The next meeting was tentatively scheduled for a Sunday in the last week of July or the third week of August, at Mark Vess’ Museum. The theme will be: Bring your favorite machine and talk about its history. The public will be invited.
Tom Rhodes on gave a presentation on Diaphragm development: This was well covered in the paper Tom handed out; but a few of the highlights are: Diaphragm development at Western Electric was an offshoot of telephone development, but it was also studied independently by Arthur Edwin Kennelly. Edison’s rice paper diaphragm had “less” self-resonance. This could mean that either the resonance was outside of the band of frequencies to be found on a record, or that the self-resonance was inside that band, but was well damped. Edgerton developed a phenolic-stiffened silk diaphragm. Metallic diaphragms needed to have their self-resonant frequency altered. The Orthophonic diaphragm was a minor W. E. effort by Harrison and Wente, took 18 months. The Victor Company also did diaphragm development in the mid 1920s.
Ron L’Herault on Edison Tone Tests: Ron sung along with a “re-creation” [tintype label] of “I’ve Got My Captain Working for Me Now”, written by Irving Berlin and sung by Fred Hildebrand. Nice work! As good as Ron was, it’s still hard to believe folks couldn’t tell!
Kirk Bauer: Kirk had a lot of interesting stuff to add to the discussion, including the fact that a 1915 Edison film “The Voice of the Violin” [posted on YouTube] had a place where the projectionist stopped the film and an Edison Diamond Disc machine played “Feast of the Flowers”, an American Symphony Orchestra re-creation. Kirk said that this film had a lot of influence on the format for the tone tests, such as the darkening or dimming of the room. Kirk said that the tone tests ended in 1921-22. Kirk also played a “re-creation” called “Forgotten”, by baritone Thomas Chalmers, a tone test artist. This selection was one of those actually used in the tone tests!
While no special recordings are known to have been made for the tone tests, we did speculate that perhaps a special reproducer was used. It is known that in all tone tests the DD machine was always playing; this would mean that whatever surface noise remained from the special extra layers of Condensite on the special tone test pressings was constant. Only the singer stopped and started, and of course the singers were trained to sing along with the record in a restrained manner.

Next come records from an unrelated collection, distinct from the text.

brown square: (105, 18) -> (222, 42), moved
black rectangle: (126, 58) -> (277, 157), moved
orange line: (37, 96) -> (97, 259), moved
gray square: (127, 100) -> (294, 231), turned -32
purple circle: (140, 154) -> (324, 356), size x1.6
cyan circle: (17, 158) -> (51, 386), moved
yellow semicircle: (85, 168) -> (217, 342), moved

One of the most interesting things that Kirk presented was the little Edison “propaganda” play called “Mr. Guy Wise, Esq.” This was intended to train Edison dealers, and is great fun to read. Additionally, Kirk showed us the “Mr. Guy Wise Scrapbook” which was rescued from a dump. This book contains dozens of contemporary newspaper clippings of Tone Tests conducted in 1915-16. It is most instructive to read them, especially the ones that give hints that maybe it WAS possible to distinguish between the Edison DD and the real artist. Here are a few of the hedge words I noticed while reading the clippings: “Except perhaps for a smaller volume of tone….”; “…except possibly for the lesser volume.”; “…so that it was at times difficult to distinguish which one (was) heard, the voice or the ‘record’…..”; “…they were scarcely distinguishable apart.”.
Bill Shenette brought his Edison “B” Home cylinder machine and played a copy of “Lincoln’s Speech at Gettysburg” by Len Spencer; cylinder # 8154, circa 1904.
A photo of President Emeritus, Bruce Young, holding his 20” Pathe Disc belonging to the host of the Don Houde.